2.2 Novas Tecnologias digitais
O ser humano, durante muito tempo e ao longo da história foi nômade, vivia numa sociedade movente e muitas vezes sem territórios definidos, travando diversas crises e incertezas. Ao decorrer da história da humanidade fomos nos territorializando, nos colonizando e os enfrentamentos foram sob certo ponto de vista se tornando cada vez mais previsíveis e controláveis. As sociedades se adaptaram a novos modos de viver quando isso foi necessário ao bem comum. Autores como Oliveira et al. (2020, p. 31) dirão que nós vivemos numa “era de mudanças frenéticas”. Nesse aspecto, Führ (2019, p. 51) enfatiza que “[...] num cenário marcado de muitas incertezas para a humanidade, provocadas pela rápida mudança tecnológica e seus efeitos no nível dos sistemas e o impacto sobre as pessoas [...] gerará muitas inseguranças.” E é neste sentido que os autores Zurawski et al. (2020) contribuem com a afirmação:
A escola não é a mesma de alguns meses atrás: mudou a funcionalidade e a modalidade escolar. Observa-se que algumas ferramentas e metodologias se tornaram insuficientes para suprir o atual cenário educacional, em que muitas redes de ensino suspenderam as aulas presenciais e passaram ao uso de meios digitais de aprendizagem (Zurawski et al., 2020, p. 84)

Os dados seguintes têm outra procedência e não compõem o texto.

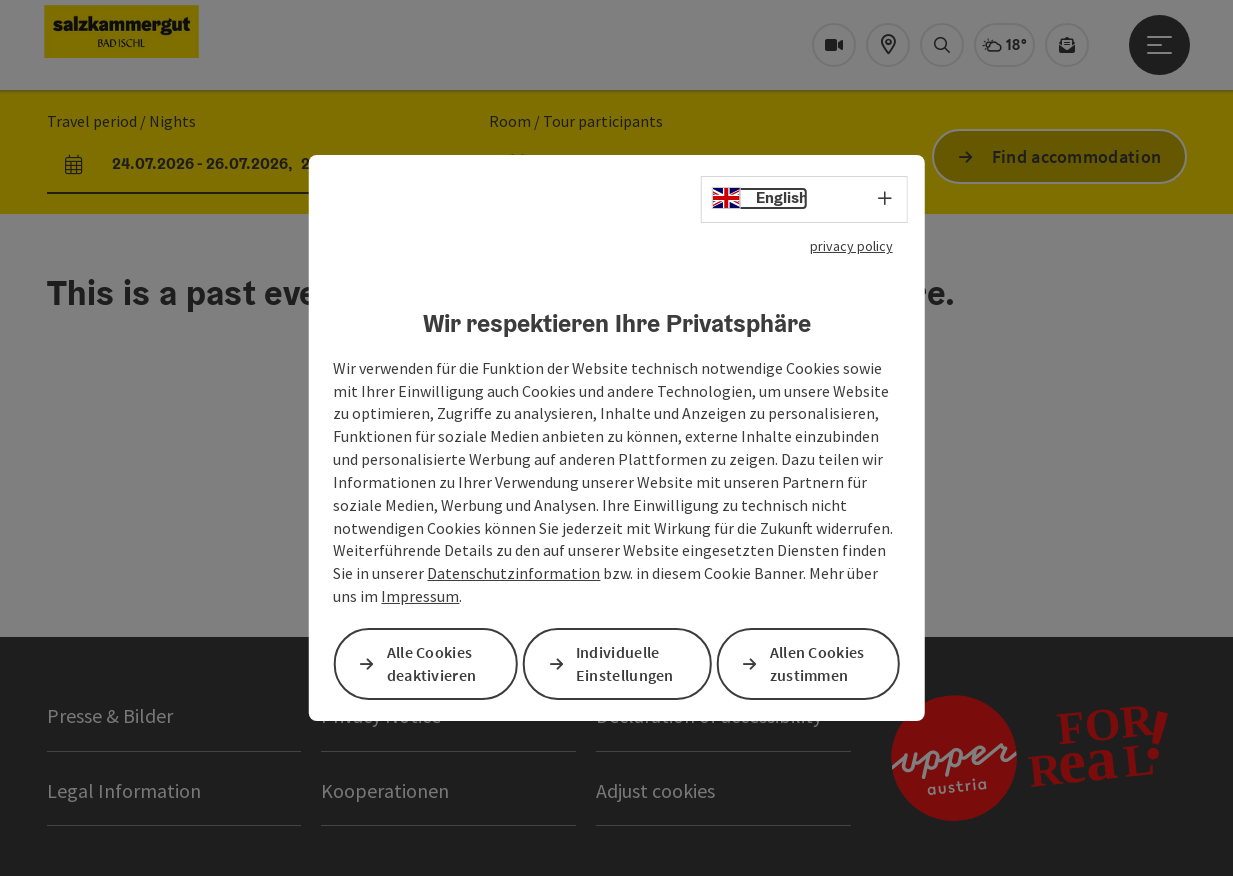 This screenshot has width=1233, height=876. Describe the element at coordinates (625, 663) in the screenshot. I see `Individuelle Einstellungen [button]` at that location.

Com isso, podemos pensar o quanto os territórios (escola versus casa) se modificaram durante este tempo de pandemia e os impactos que causaram nas rotinas familiares. Segundo Zurawski et al. (2020, p.89) “[...] não há dúvida de que a formação humana de crianças e jovens está relacionada ao cotidiano da escola, à sala de aula e ao fazer pedagógico docente. Nesse processo, antes de tudo, o que importa é a vida das pessoas.” Foi com este propósito que muitas famílias tiveram acesso às salas de aula Google for Education por meio das suas escolas e receberam orientações para a realização de atividades remotas. Neste contexto, Santana e Borges Sales (2020, p.85) reiteram que:
A escola precisa apresentar o diferencial nesses processos de ensino que são remotos e emergenciais. Esse diferencial, certamente, é a prática docente que deveria acumular conhecimento específico e didático para apresentar ao estudante em isolamento o que ele efetivamente precisa num cenário de incertezas que uma pandemia carrega. (Santana e Borges Sales, 2020, p. 85)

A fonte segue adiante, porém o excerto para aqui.